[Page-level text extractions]
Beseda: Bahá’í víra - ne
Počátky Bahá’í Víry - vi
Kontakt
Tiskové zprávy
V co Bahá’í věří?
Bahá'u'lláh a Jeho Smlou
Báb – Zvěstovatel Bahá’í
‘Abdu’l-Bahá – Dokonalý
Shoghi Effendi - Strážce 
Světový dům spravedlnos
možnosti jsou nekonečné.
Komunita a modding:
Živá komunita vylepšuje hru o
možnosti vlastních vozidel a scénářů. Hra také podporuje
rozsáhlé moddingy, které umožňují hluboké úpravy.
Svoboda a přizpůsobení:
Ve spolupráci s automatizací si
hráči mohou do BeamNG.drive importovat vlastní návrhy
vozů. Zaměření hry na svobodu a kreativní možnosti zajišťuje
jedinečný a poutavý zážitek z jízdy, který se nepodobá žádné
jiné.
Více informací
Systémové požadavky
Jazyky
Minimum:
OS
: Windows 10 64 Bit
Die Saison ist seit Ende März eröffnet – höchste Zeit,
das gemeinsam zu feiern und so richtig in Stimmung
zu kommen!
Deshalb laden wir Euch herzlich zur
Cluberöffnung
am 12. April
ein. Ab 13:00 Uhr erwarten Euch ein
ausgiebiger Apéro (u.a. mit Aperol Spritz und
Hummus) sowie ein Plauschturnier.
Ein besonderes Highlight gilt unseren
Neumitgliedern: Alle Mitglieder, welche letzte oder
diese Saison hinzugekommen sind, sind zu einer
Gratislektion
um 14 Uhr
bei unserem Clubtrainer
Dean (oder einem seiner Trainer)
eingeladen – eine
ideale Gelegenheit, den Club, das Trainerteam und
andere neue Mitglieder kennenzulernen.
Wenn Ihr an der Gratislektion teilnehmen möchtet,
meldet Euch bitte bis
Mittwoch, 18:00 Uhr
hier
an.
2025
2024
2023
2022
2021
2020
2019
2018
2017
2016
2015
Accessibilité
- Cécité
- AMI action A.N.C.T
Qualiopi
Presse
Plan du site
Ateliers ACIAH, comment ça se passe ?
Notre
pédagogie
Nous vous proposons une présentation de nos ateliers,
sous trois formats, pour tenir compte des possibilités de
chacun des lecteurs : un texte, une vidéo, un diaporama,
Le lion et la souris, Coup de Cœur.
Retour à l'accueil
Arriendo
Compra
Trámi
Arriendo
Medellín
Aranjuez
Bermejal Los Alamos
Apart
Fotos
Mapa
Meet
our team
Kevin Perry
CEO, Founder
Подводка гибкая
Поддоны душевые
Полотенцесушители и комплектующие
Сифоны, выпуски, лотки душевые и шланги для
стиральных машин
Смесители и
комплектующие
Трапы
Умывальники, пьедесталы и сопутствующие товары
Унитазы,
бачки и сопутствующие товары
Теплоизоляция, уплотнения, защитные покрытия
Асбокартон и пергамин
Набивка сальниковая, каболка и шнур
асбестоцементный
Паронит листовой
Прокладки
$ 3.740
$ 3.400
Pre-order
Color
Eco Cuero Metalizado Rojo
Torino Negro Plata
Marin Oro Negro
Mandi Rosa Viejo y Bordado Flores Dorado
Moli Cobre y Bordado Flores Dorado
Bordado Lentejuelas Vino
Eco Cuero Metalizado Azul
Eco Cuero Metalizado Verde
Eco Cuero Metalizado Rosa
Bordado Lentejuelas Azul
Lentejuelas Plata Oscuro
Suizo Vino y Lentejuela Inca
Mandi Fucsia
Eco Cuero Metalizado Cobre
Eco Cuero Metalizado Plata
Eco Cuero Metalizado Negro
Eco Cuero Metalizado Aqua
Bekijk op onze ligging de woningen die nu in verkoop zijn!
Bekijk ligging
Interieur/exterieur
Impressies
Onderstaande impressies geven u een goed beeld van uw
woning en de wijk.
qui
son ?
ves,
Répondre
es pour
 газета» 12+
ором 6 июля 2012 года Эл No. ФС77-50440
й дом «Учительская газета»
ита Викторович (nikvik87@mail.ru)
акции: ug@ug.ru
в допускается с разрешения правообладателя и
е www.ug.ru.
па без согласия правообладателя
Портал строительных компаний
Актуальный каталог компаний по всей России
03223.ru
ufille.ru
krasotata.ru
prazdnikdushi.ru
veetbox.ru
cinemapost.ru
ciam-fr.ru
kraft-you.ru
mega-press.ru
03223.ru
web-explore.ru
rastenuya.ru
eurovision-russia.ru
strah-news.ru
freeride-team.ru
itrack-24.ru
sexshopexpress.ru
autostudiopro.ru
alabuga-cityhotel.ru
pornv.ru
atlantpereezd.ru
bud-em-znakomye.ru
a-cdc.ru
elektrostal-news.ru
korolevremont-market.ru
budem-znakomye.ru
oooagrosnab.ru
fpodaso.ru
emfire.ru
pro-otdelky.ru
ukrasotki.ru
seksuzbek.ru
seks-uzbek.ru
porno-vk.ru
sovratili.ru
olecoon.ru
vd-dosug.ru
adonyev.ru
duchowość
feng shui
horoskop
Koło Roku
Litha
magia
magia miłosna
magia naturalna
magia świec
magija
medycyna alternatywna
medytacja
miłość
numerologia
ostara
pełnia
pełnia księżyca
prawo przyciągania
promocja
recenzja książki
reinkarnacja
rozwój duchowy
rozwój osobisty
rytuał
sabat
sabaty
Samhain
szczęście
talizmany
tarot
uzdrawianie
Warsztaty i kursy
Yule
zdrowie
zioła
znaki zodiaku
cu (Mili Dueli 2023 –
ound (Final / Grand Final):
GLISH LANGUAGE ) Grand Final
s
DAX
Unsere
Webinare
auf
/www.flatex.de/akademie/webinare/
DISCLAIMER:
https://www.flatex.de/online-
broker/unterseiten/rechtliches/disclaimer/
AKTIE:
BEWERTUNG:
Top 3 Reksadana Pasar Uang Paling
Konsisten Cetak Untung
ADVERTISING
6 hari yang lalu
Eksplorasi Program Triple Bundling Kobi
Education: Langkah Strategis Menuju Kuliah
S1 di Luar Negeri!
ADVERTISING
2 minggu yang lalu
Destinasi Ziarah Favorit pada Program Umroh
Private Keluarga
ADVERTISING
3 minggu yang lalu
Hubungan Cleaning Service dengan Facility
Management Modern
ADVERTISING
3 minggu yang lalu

What you should do
All of the data is to be transcribed exactly as written.

The answer
Beseda: Bahá’í víra - ne
Počátky Bahá’í Víry - vi
Kontakt
Tiskové zprávy
V co Bahá’í věří?
Bahá'u'lláh a Jeho Smlou
Báb – Zvěstovatel Bahá’í
‘Abdu’l-Bahá – Dokonalý
Shoghi Effendi - Strážce 
Světový dům spravedlnos
možnosti jsou nekonečné.
Komunita a modding:
Živá komunita vylepšuje hru o
možnosti vlastních vozidel a scénářů. Hra také podporuje
rozsáhlé moddingy, které umožňují hluboké úpravy.
Svoboda a přizpůsobení:
Ve spolupráci s automatizací si
hráči mohou do BeamNG.drive importovat vlastní návrhy
vozů. Zaměření hry na svobodu a kreativní možnosti zajišťuje
jedinečný a poutavý zážitek z jízdy, který se nepodobá žádné
jiné.
Více informací
Systémové požadavky
Jazyky
Minimum:
OS
: Windows 10 64 Bit
Die Saison ist seit Ende März eröffnet – höchste Zeit,
das gemeinsam zu feiern und so richtig in Stimmung
zu kommen!
Deshalb laden wir Euch herzlich zur
Cluberöffnung
am 12. April
ein. Ab 13:00 Uhr erwarten Euch ein
ausgiebiger Apéro (u.a. mit Aperol Spritz und
Hummus) sowie ein Plauschturnier.
Ein besonderes Highlight gilt unseren
Neumitgliedern: Alle Mitglieder, welche letzte oder
diese Saison hinzugekommen sind, sind zu einer
Gratislektion
um 14 Uhr
bei unserem Clubtrainer
Dean (oder einem seiner Trainer)
eingeladen – eine
ideale Gelegenheit, den Club, das Trainerteam und
andere neue Mitglieder kennenzulernen.
Wenn Ihr an der Gratislektion teilnehmen möchtet,
meldet Euch bitte bis
Mittwoch, 18:00 Uhr
hier
an.
2025
2024
2023
2022
2021
2020
2019
2018
2017
2016
2015
Accessibilité
- Cécité
- AMI action A.N.C.T
Qualiopi
Presse
Plan du site
Ateliers ACIAH, comment ça se passe ?
Notre
pédagogie
Nous vous proposons une présentation de nos ateliers,
sous trois formats, pour tenir compte des possibilités de
chacun des lecteurs : un texte, une vidéo, un diaporama,
Le lion et la souris, Coup de Cœur.
Retour à l'accueil
Arriendo
Compra
Trámi
Arriendo
Medellín
Aranjuez
Bermejal Los Alamos
Apart
Fotos
Mapa
Meet
our team
Kevin Perry
CEO, Founder
Подводка гибкая
Поддоны душевые
Полотенцесушители и комплектующие
Сифоны, выпуски, лотки душевые и шланги для
стиральных машин
Смесители и
комплектующие
Трапы
Умывальники, пьедесталы и сопутствующие товары
Унитазы,
бачки и сопутствующие товары
Теплоизоляция, уплотнения, защитные покрытия
Асбокартон и пергамин
Набивка сальниковая, каболка и шнур
асбестоцементный
Паронит листовой
Прокладки
$ 3.740
$ 3.400
Pre-order
Color
Eco Cuero Metalizado Rojo
Torino Negro Plata
Marin Oro Negro
Mandi Rosa Viejo y Bordado Flores Dorado
Moli Cobre y Bordado Flores Dorado
Bordado Lentejuelas Vino
Eco Cuero Metalizado Azul
Eco Cuero Metalizado Verde
Eco Cuero Metalizado Rosa
Bordado Lentejuelas Azul
Lentejuelas Plata Oscuro
Suizo Vino y Lentejuela Inca
Mandi Fucsia
Eco Cuero Metalizado Cobre
Eco Cuero Metalizado Plata
Eco Cuero Metalizado Negro
Eco Cuero Metalizado Aqua
Bekijk op onze ligging de woningen die nu in verkoop zijn!
Bekijk ligging
Interieur/exterieur
Impressies
Onderstaande impressies geven u een goed beeld van uw
woning en de wijk.
qui
son ?
ves,
Répondre
es pour
 газета» 12+
ором 6 июля 2012 года Эл No. ФС77-50440
й дом «Учительская газета»
ита Викторович (nikvik87@mail.ru)
акции: ug@ug.ru
в допускается с разрешения правообладателя и
е www.ug.ru.
па без согласия правообладателя
Портал строительных компаний
Актуальный каталог компаний по всей России
03223.ru
ufille.ru
krasotata.ru
prazdnikdushi.ru
veetbox.ru
cinemapost.ru
ciam-fr.ru
kraft-you.ru
mega-press.ru
03223.ru
web-explore.ru
rastenuya.ru
eurovision-russia.ru
strah-news.ru
freeride-team.ru
itrack-24.ru
sexshopexpress.ru
autostudiopro.ru
alabuga-cityhotel.ru
pornv.ru
atlantpereezd.ru
bud-em-znakomye.ru
a-cdc.ru
elektrostal-news.ru
korolevremont-market.ru
budem-znakomye.ru
oooagrosnab.ru
fpodaso.ru
emfire.ru
pro-otdelky.ru
ukrasotki.ru
seksuzbek.ru
seks-uzbek.ru
porno-vk.ru
sovratili.ru
olecoon.ru
vd-dosug.ru
adonyev.ru
duchowość
feng shui
horoskop
Koło Roku
Litha
magia
magia miłosna
magia naturalna
magia świec
magija
medycyna alternatywna
medytacja
miłość
numerologia
ostara
pełnia
pełnia księżyca
prawo przyciągania
promocja
recenzja książki
reinkarnacja
rozwój duchowy
rozwój osobisty
rytuał
sabat
sabaty
Samhain
szczęście
talizmany
tarot
uzdrawianie
Warsztaty i kursy
Yule
zdrowie
zioła
znaki zodiaku
cu (Mili Dueli 2023 –
ound (Final / Grand Final):
GLISH LANGUAGE ) Grand Final
s
DAX
Unsere
Webinare
auf
/www.flatex.de/akademie/webinare/
DISCLAIMER:
https://www.flatex.de/online-
broker/unterseiten/rechtliches/disclaimer/
AKTIE:
BEWERTUNG:
Top 3 Reksadana Pasar Uang Paling
Konsisten Cetak Untung
ADVERTISING
6 hari yang lalu
Eksplorasi Program Triple Bundling Kobi
Education: Langkah Strategis Menuju Kuliah
S1 di Luar Negeri!
ADVERTISING
2 minggu yang lalu
Destinasi Ziarah Favorit pada Program Umroh
Private Keluarga
ADVERTISING
3 minggu yang lalu
Hubungan Cleaning Service dengan Facility
Management Modern
ADVERTISING
3 minggu yang lalu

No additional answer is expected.